Lors de son discours sur l’état de l’Union, mardi, Donald Trump a accueilli les membres de l’équipe nationale masculine de hockey des États-Unis avec des acclamations, annonçant que Connor Hellebuyck recevrait la plus haute distinction civile américaine. « Quels champions spéciaux vous êtes », a déclaré Trump aux joueurs, qui avaient battu le Canada dimanche en finale des Jeux olympiques d’hiver.
Cette annonce intervient dans un contexte de tensions croissantes entre le sport et la politique, une tendance exacerbée sous la présidence de Trump. Le gardien de but, âgé de 32 ans, a réalisé 41 arrêts sur 42 tirs lors de la finale contre le Canada, contribuant de manière décisive au premier sacre olympique des États-Unis en hockey sur glace masculin depuis 46 ans. Trump a souligné l’importance de cette victoire pour illustrer le regain de puissance américaine : « Notre pays est à nouveau en train de gagner », a-t-il affirmé avant de présenter l’équipe.
L’invitation de l’équipe à la Maison Blanche, et la décision de récompenser Hellebuyck, n’ont pas été sans susciter de réactions. Une vidéo largement diffusée en ligne montre les joueurs écoutant l’invitation de Trump après leur victoire à Milan. Jack Hughes, l’auteur du but vainqueur, a déclaré que l’équipe était « fière d’être Américaine » et que la visite était un moment patriotique, tout en reconnaissant que « tout est tellement politique ». La question de savoir qui est autorisé à participer ou qui est suffisamment américain pour représenter le pays est devenue un sujet de débat récurrent.
L’intérêt soudain de Trump pour le hockey remonte à février dernier, lors d’un tournoi de mise au jeu des quatre nations de la LNH. Il avait alors envisagé d’annexer le Canada, le considérant comme un 51e État américain. Plus récemment, après qu’Ottawa ait conclu un accord commercial avec la Chine, Trump a averti que la Chine « prendrait le contrôle du Canada » et mettrait fin au hockey sur glace. Il a même spéculé que la Chine « éliminerait définitivement la Coupe Stanley ».
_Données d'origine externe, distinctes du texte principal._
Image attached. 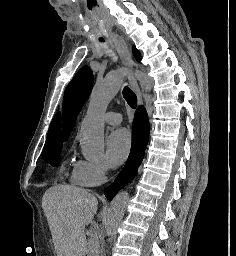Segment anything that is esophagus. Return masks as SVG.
Masks as SVG:
<instances>
[{"label":"esophagus","mask_w":236,"mask_h":256,"mask_svg":"<svg viewBox=\"0 0 236 256\" xmlns=\"http://www.w3.org/2000/svg\"><path fill=\"white\" fill-rule=\"evenodd\" d=\"M111 40L113 41V43L115 45V48L118 52V55H119L123 65L129 69V72H128L129 83L137 95L138 103L140 105H142L143 104L142 94H141L138 82L135 78V75H134L133 71L131 70L132 67L134 66V62L131 58V54L129 52L128 45H127L126 41L124 40V38L121 37L120 35H118L117 33H113L111 35Z\"/></svg>","instance_id":"1"}]
</instances>
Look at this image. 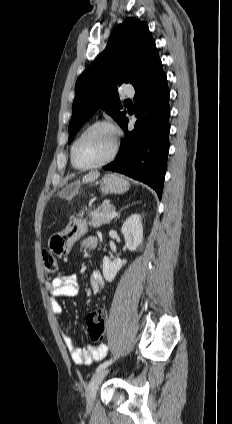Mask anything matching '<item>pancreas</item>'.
<instances>
[{
    "label": "pancreas",
    "instance_id": "obj_1",
    "mask_svg": "<svg viewBox=\"0 0 232 424\" xmlns=\"http://www.w3.org/2000/svg\"><path fill=\"white\" fill-rule=\"evenodd\" d=\"M114 210L115 208L112 205L107 203L102 204L91 213V221L89 224L93 227H100L110 223L111 219L108 218V215Z\"/></svg>",
    "mask_w": 232,
    "mask_h": 424
}]
</instances>
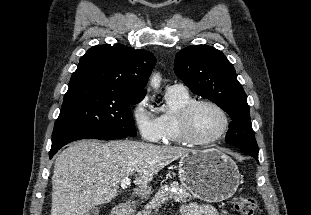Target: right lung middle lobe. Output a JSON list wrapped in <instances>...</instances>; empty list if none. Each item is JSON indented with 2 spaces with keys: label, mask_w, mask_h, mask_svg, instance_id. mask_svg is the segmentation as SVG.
Masks as SVG:
<instances>
[{
  "label": "right lung middle lobe",
  "mask_w": 311,
  "mask_h": 215,
  "mask_svg": "<svg viewBox=\"0 0 311 215\" xmlns=\"http://www.w3.org/2000/svg\"><path fill=\"white\" fill-rule=\"evenodd\" d=\"M145 95L95 86L69 87L53 130L52 141L83 134L136 136L130 110Z\"/></svg>",
  "instance_id": "right-lung-middle-lobe-1"
}]
</instances>
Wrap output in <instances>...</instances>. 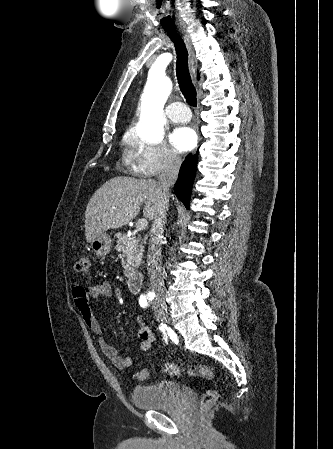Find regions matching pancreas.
I'll list each match as a JSON object with an SVG mask.
<instances>
[{
	"mask_svg": "<svg viewBox=\"0 0 333 449\" xmlns=\"http://www.w3.org/2000/svg\"><path fill=\"white\" fill-rule=\"evenodd\" d=\"M118 241L116 250L122 255V267L124 275L130 277L142 262L143 247L139 244V239L135 237H128L124 234L118 233Z\"/></svg>",
	"mask_w": 333,
	"mask_h": 449,
	"instance_id": "obj_1",
	"label": "pancreas"
}]
</instances>
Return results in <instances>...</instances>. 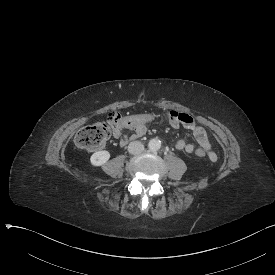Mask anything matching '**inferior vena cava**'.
Here are the masks:
<instances>
[{
	"mask_svg": "<svg viewBox=\"0 0 275 275\" xmlns=\"http://www.w3.org/2000/svg\"><path fill=\"white\" fill-rule=\"evenodd\" d=\"M128 151L130 154L139 155L144 151V145L140 141L130 142L128 145Z\"/></svg>",
	"mask_w": 275,
	"mask_h": 275,
	"instance_id": "602c4592",
	"label": "inferior vena cava"
}]
</instances>
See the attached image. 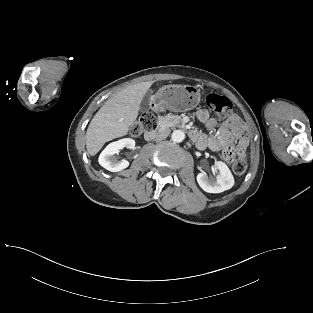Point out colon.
<instances>
[{
	"instance_id": "colon-1",
	"label": "colon",
	"mask_w": 313,
	"mask_h": 313,
	"mask_svg": "<svg viewBox=\"0 0 313 313\" xmlns=\"http://www.w3.org/2000/svg\"><path fill=\"white\" fill-rule=\"evenodd\" d=\"M208 107L220 114L221 116H227L232 108L231 101L224 96L218 94H209L206 98ZM157 127V115L151 111H145L141 113L139 118L131 127V134L139 136L143 133H147L155 130ZM223 158L232 163V169L235 174L241 175L247 169V160L245 157H236L231 150H225L223 152Z\"/></svg>"
}]
</instances>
L’unité affichée par l’équipe masculine de hockey n’était pas totale. Plusieurs joueurs, dont quatre originaires du Minnesota, n’ont pas assisté à la cérémonie à la Maison Blanche, invoquant des raisons diverses. L’équipe féminine américaine de hockey, également médaillée d’or, a décliné son invitation, soulignant ainsi une divergence d’opinions au sein de la communauté sportive américaine. Trump a mentionné dans son discours qu’il recevrait l’équipe féminine « bientôt », mais aucune confirmation officielle n’a été donnée.
Cette affaire rappelle les propos du skieur acrobatique américain Hunter Hess, qui avait déclaré qu’il ne représentait pas toutes les politiques des États-Unis en participant aux Jeux olympiques. Trump avait alors critiqué Hess, l’accusant d’être un « vrai perdant ». Comme l’a souligné Hughes, le sport et la politique sont inextricablement liés, et les athlètes sont désormais appelés à prendre position dans un contexte politique polarisé.